===== Supplied records

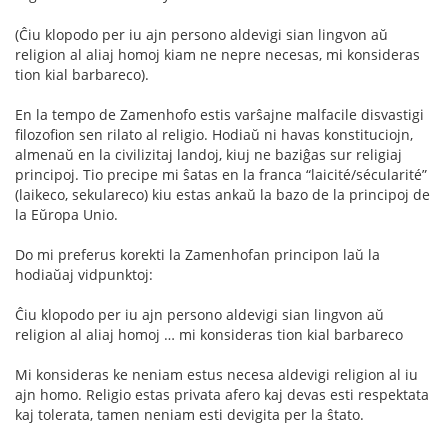
(Ĉiu klopodo per iu ajn persono aldevigi sian lingvon aŭ
religion al aliaj homoj kiam ne nepre necesas, mi konsideras
tion kial barbareco).
En la tempo de Zamenhofo estis varŝajne malfacile disvastigi
filozofion sen rilato al religio. Hodiaŭ ni havas konstituciojn,
almenaŭ en la civilizitaj landoj, kiuj ne baziĝas sur religiaj
principoj. Tio precipe mi ŝatas en la franca “laicité/sécularité”
(laikeco, sekulareco) kiu estas ankaŭ la bazo de la principoj de
la Eŭropa Unio.
Do mi preferus korekti la Zamenhofan principon laŭ la
hodiaŭaj vidpunktoj:
Ĉiu klopodo per iu ajn persono aldevigi sian lingvon aŭ
religion al aliaj homoj … mi konsideras tion kial barbareco
Mi konsideras ke neniam estus necesa aldevigi religion al iu
ajn homo. Religio estas privata afero kaj devas esti respektata
kaj tolerata, tamen neniam esti devigita per la ŝtato.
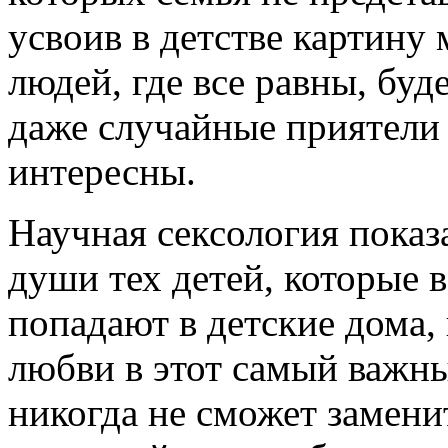
усвоив в детстве картину 
людей, где все равны, буде
даже случайные приятели 
интересны.
Научная сексология показ
души тех детей, которые 
попадают в детские дома,
любви в этот самый важны
никогда не сможет замени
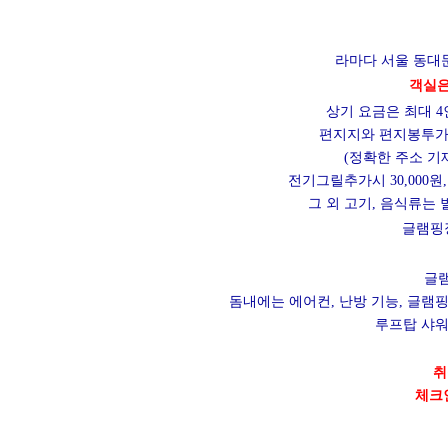
라마다 서울 동대
객실은
상기 요금은 최대 4
편지지와 편지봉투가 
(정확한 주소 기
전기그릴추가시 30,000원
그 외 고기, 음식류는
글램핑
글램
돔내에는 에어컨, 난방 기능, 글램핑
루프탑 샤워
취
체크인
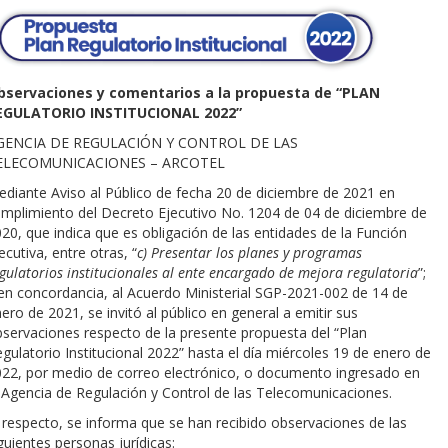
bservaciones y comentarios a la propuesta de “PLAN
EGULATORIO INSTITUCIONAL 2022”
GENCIA DE REGULACIÓN Y CONTROL DE LAS
ELECOMUNICACIONES – ARCOTEL
diante Aviso al Público de fecha 20 de diciembre de 2021 en
mplimiento del Decreto Ejecutivo No. 1204 de 04 de diciembre de
20, que indica que es obligación de las entidades de la Función
ecutiva, entre otras, “
c) Presentar los planes y programas
gulatorios institucionales al ente encargado de mejora regulatoria
”;
en concordancia, al Acuerdo Ministerial SGP-2021-002 de 14 de
ero de 2021, se invitó al público en general a emitir sus
servaciones respecto de la presente propuesta del “Plan
gulatorio Institucional 2022” hasta el día miércoles 19 de enero de
22, por medio de correo electrónico, o documento ingresado en
 Agencia de Regulación y Control de las Telecomunicaciones.
 respecto, se informa que se han recibido observaciones de las
guientes personas jurídicas:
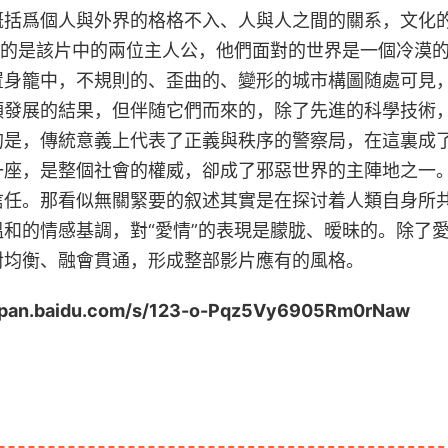
概括爲個人與外界的格格不入、人與人之間的關系，文化
指的是該片中的兩位主人公，他們面對的世界是一個冷漠
置身籠中，不規則的、歪曲的、變形的城市構圖随處可見
類發展的結果，但伴随它們而來的，除了先進的科學技術
的是，傳統意義上代表了正義與秩序的警察局，在這裏成
一座，是整個社會的權威，卻成了邪惡世界的主陣地之一
信任。那看似無關緊要的叙述其實是在探讨着人類自身所
和的情感基調，對“愛情”的表現是朦胧、暧昧的。除了
對均衡、融會貫通，形成整部影片應有的風格。
aidu.com/s/123-o-Pqz5Vy6905Rm0rNaw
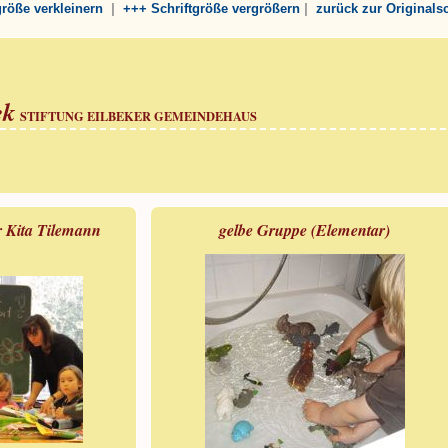
|
|
tgröße verkleinern
+++ Schriftgröße vergrößern
zurück zur Originals
ek
STIFTUNG EILBEKER GEMEINDEHAUS
r Kita Tilemann
gelbe Gruppe (Elementar)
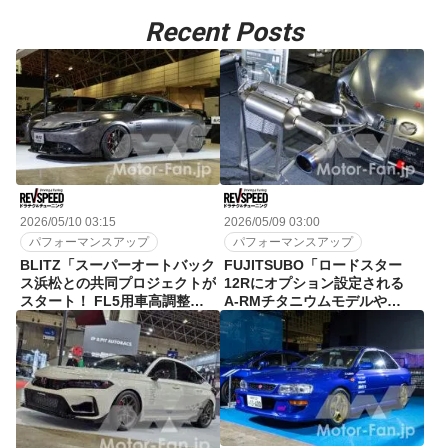
Recent Posts
2026/05/10 03:15
2026/05/09 03:00
パフォーマンスアップ
パフォーマンスアップ
BLITZ「スーパーオートバック
FUJITSUBO「ロードスター
ス浜松との共同プロジェクトが
12Rにオプション設定される
スタート！ FL5用車高調整ス
A-RMチタニウムモデルや
プリングキットも展示」東京オ
FD3S用レガリスも展示」東京
ートサロン2026
オートサロン2026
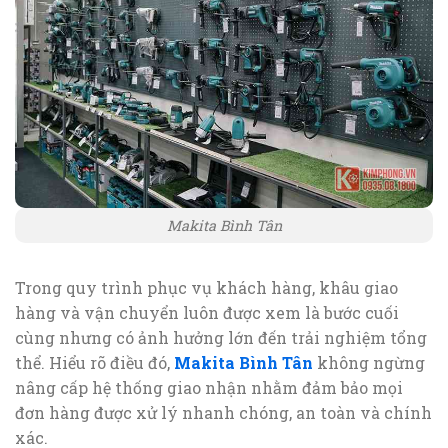
Makita Bình Tân
Trong quy trình phục vụ khách hàng, khâu giao
hàng và vận chuyển luôn được xem là bước cuối
cùng nhưng có ảnh hưởng lớn đến trải nghiệm tổng
thể. Hiểu rõ điều đó,
Makita Bình Tân
không ngừng
nâng cấp hệ thống giao nhận nhằm đảm bảo mọi
đơn hàng được xử lý nhanh chóng, an toàn và chính
xác.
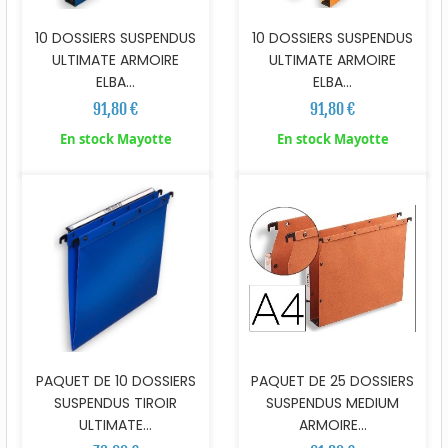
10 DOSSIERS SUSPENDUS
10 DOSSIERS SUSPENDUS
ULTIMATE ARMOIRE
ULTIMATE ARMOIRE
ELBA...
ELBA...
91,80 €
91,80 €
En stock Mayotte
En stock Mayotte
PAQUET DE 25 DOSSIERS
PAQUET DE 10 DOSSIERS
SUSPENDUS MEDIUM
SUSPENDUS TIROIR
ARMOIRE...
ULTIMATE...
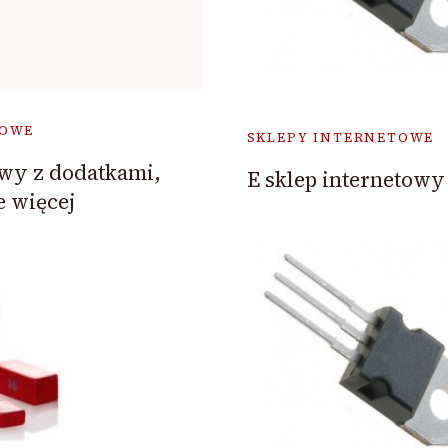
TOWE
SKLEPY INTERNETOWE
owy z dodatkami,
E sklep internetowy 
e więcej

==========

Problem details:
Each record, word for word, should be printed again without its pictures.

Exercise output:
(Ĉiu klopodo per iu ajn persono aldevigi sian lingvon aŭ
religion al aliaj homoj kiam ne nepre necesas, mi konsideras
tion kial barbareco).
En la tempo de Zamenhofo estis varŝajne malfacile disvastigi
filozofion sen rilato al religio. Hodiaŭ ni havas konstituciojn,
almenaŭ en la civilizitaj landoj, kiuj ne baziĝas sur religiaj
principoj. Tio precipe mi ŝatas en la franca “laicité/sécularité”
(laikeco, sekulareco) kiu estas ankaŭ la bazo de la principoj de
la Eŭropa Unio.
Do mi preferus korekti la Zamenhofan principon laŭ la
hodiaŭaj vidpunktoj:
Ĉiu klopodo per iu ajn persono aldevigi sian lingvon aŭ
religion al aliaj homoj … mi konsideras tion kial barbareco
Mi konsideras ke neniam estus necesa aldevigi religion al iu
ajn homo. Religio estas privata afero kaj devas esti respektata
kaj tolerata, tamen neniam esti devigita per la ŝtato.
усвоив в детстве картину 
людей, где все равны, буде
даже случайные приятели 
интересны.
Научная сексология показ
души тех детей, которые 
попадают в детские дома,
любви в этот самый важны
никогда не сможет замени
라마다 서울 동대
객실은
상기 요금은 최대 4
편지지와 편지봉투가 
(정확한 주소 기
전기그릴추가시 30,000원
그 외 고기, 음식류는
글램핑
글램
돔내에는 에어컨, 난방 기능, 글램핑
루프탑 샤워
취
체크인
bservaciones y comentarios a la propuesta de “PLAN
EGULATORIO INSTITUCIONAL 2022”
GENCIA DE REGULACIÓN Y CONTROL DE LAS
ELECOMUNICACIONES – ARCOTEL
diante Aviso al Público de fecha 20 de diciembre de 2021 en
mplimiento del Decreto Ejecutivo No. 1204 de 04 de diciembre de
20, que indica que es obligación de las entidades de la Función
ecutiva, entre otras, “
c) Presentar los planes y programas
gulatorios institucionales al ente encargado de mejora regulatoria
”;
en concordancia, al Acuerdo Ministerial SGP-2021-002 de 14 de
ero de 2021, se invitó al público en general a emitir sus
servaciones respecto de la presente propuesta del “Plan
gulatorio Institucional 2022” hasta el día miércoles 19 de enero de
22, por medio de correo electrónico, o documento ingresado en
 Agencia de Regulación y Control de las Telecomunicaciones.
 respecto, se informa que se han recibido observaciones de las
guientes personas jurídicas:
概括爲個人與外界的格格不入、人與人之間的關系，文化
指的是該片中的兩位主人公，他們面對的世界是一個冷漠
置身籠中，不規則的、歪曲的、變形的城市構圖随處可見
類發展的結果，但伴随它們而來的，除了先進的科學技術
的是，傳統意義上代表了正義與秩序的警察局，在這裏成
一座，是整個社會的權威，卻成了邪惡世界的主陣地之一
信任。那看似無關緊要的叙述其實是在探讨着人類自身所
和的情感基調，對“愛情”的表現是朦胧、暧昧的。除了
對均衡、融會貫通，形成整部影片應有的風格。
aidu.com/s/123-o-Pqz5Vy6905Rm0rNaw
|
|
tgröße verkleinern
+++ Schriftgröße vergrößern
zurück zur Originals
ek
STIFTUNG EILBEKER GEMEINDEHAUS
r Kita Tilemann
gelbe Gruppe (Elementar)
Recent Posts
2026/05/10 03:15
2026/05/09 03:00
パフォーマンスアップ
パフォーマンスアップ
BLITZ「スーパーオートバック
FUJITSUBO「ロードスター
ス浜松との共同プロジェクトが
12Rにオプション設定される
スタート！ FL5用車高調整ス
A-RMチタニウムモデルや
プリングキットも展示」東京オ
FD3S用レガリスも展示」東京
ートサロン2026
オートサロン2026
Makita Bình Tân
Trong quy trình phục vụ khách hàng, khâu giao
hàng và vận chuyển luôn được xem là bước cuối
cùng nhưng có ảnh hưởng lớn đến trải nghiệm tổng
thể. Hiểu rõ điều đó,
Makita Bình Tân
không ngừng
nâng cấp hệ thống giao nhận nhằm đảm bảo mọi
đơn hàng được xử lý nhanh chóng, an toàn và chính
xác.
10 DOSSIERS SUSPENDUS
10 DOSSIERS SUSPENDUS
ULTIMATE ARMOIRE
ULTIMATE ARMOIRE
ELBA...
ELBA...
91,80 €
91,80 €
En stock Mayotte
En stock Mayotte
PAQUET DE 25 DOSSIERS
PAQUET DE 10 DOSSIERS
SUSPENDUS MEDIUM
SUSPENDUS TIROIR
ARMOIRE...
ULTIMATE...
TOWE
SKLEPY INTERNETOWE
owy z dodatkami,
E sklep internetowy 
e więcej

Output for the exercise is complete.